Гойя — так гудели эвакуационные поезда великого переселения народа. Гойя — так стонали сирены и бомбы перед нашим отъездом из Москвы, Гойя — так выли волки за деревней, Гойя — так причитала соседка, получив похоронку, Гойя…

Эта музыка памяти записалась в стихи, первые мои стихи.

* * *

Из-за перелома ноги Пастернак не участвовал в войнах. Но добровольно ездил на фронт, был потрясен народной стихией тех лет. Хотел написать пьесу о Зое Космодемьянской, о школьнице, о войне.

И так как с малых детских лет
Я ранен женской долей…

Отношение к женщине у него было и мужским и юношеским одновременно. Такое же отношение у него было к Грузии.

Он собирал материал для романа о Грузии с героиней Ниной, периода первых христиан, когда поклонение богу Луны органически переходило в обряды новой культуры.

Как чувственны и природны грузинские обряды! По преданию, святая Нина, чтобы изготовить первый крест, сложила крест-накрест две виноградные лозы и перевязала их своими длинными срезанными волосами.

В нем самом пантеистическая культура ранней поры переходила в строгую духовность поздней культуры.
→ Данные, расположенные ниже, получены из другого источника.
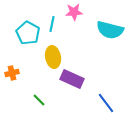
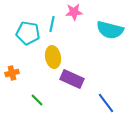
cyan pentagon: rotated 20 degrees counterclockwise
green line: moved 2 px left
Как и в жизни, эти две культуры соседствовали в нем.

В его переписке тех лет с грузинской школьницей Чукой, дочкой Ладо Гудиашвили, просвечивает влюбленность, близость и доверие к ее миру. До сих пор в мастерской Гудиашвили под стеклом, как реликвия в музее, поблескивает золотая кофейная чашечка, которой касались губы поэта.

Он любил эти увешанные холстами залы с багратионовским паркетом, где высокий белоголовый художник, невесомый, как сноп света, бродил от картины к картине. Холсты освещались, когда он подходил.

Он скользил по ним, как улыбка.

Выполненный им в молнийной графике лик Пастернака на стене приобретал грузинские черты.

Грузинскую культуру я получил из его рук. Первым поэтом, с которым он познакомил меня, был Симон Иванович Чиковани. Это случилось еще на Лаврушинском. Меня поразил тайный огонь в этом тихом человеке со впалыми щеками над будничным двубортным пиджаком. Борис Леонидович восторженно гудел об его импрессионизме впрочем, импрессионизм для него обозначал свое, им самим обозначенное понятие — туда входили и Шопен и Верлен. Я глядел на двух влюбленных друг в друга артистов. Разговор между ними был порой непонятен мне — то была речь посвященных, служителей высокого ордена. Я присутствовал при таинстве, где грузинские имена и термины казались символами недоступного мне обряда.